9) Apple now rejecting apps with Pebble Smartwatch support
Ah, the joys of a walled garden or the hazards of supporting a proprietary platform. Pebble can still distribute the software (for now) it just can’t tell anybody what it is for. It appears that enforcement of this policy only started once Apple launched its own smartwatch. What a coincidence! Imagine if during its heyday Microsoft had blocked installation of Office competitors.
“We have just had the latest version of our SeaNav US iOS app rejected by Apple because we support the Pebble Smartwatch and say so in the app description and meta-data (we also state in the review notes that “This application was approved for use with the Pebble MFI Accessory in the Product Plan xxxxxx-yyyy (Pebble Smartwatch)”. See copy of rejection reason below. SeaNav US has previously been approved by Apple with no problem, we have had Pebble support in SeaNav for nearly 2 years and there are no changes to our support for the Pebble in this version. What are Apple doing? Have they gone Apple Watch crazy? What can we do?”

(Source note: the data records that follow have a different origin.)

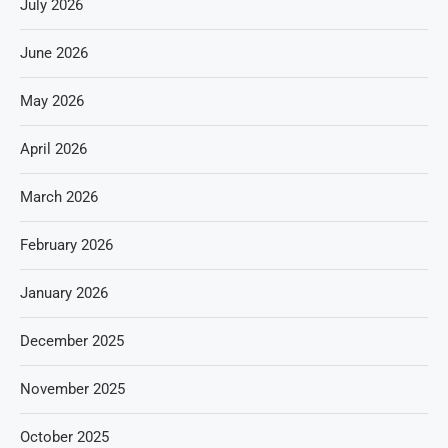
July 2026
June 2026
May 2026
April 2026
March 2026
February 2026
January 2026
December 2025
November 2025
October 2025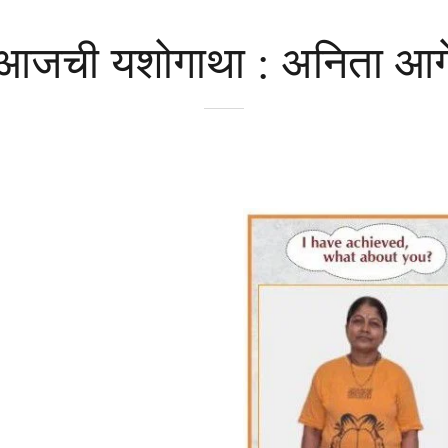
आजची यशोगाथा : अनिता आग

10) Xiaomi’s $205 Mi 4i mirrors the iPhone 5C design, claims 1.5-day battery
A lot is made about about how Xiaomi ‘copies’ Apple’s products, but they just kind of look similar: all the innards and software are completely different. The company does not appear to be targeting North America or Europe, probably because of the potential for IP litigation from both Apple and Microsoft. Not that I believe any such litigation would have merit, but that’s how those companies roll. From what I have read, unlike most Android vendors, Xiaomi has competent marketing and in its target markets enjoys the sort of cult following Apple has elsewhere. If the company’s growth continues, it would significantly blunt demand for Apple and other high end phones in these markets.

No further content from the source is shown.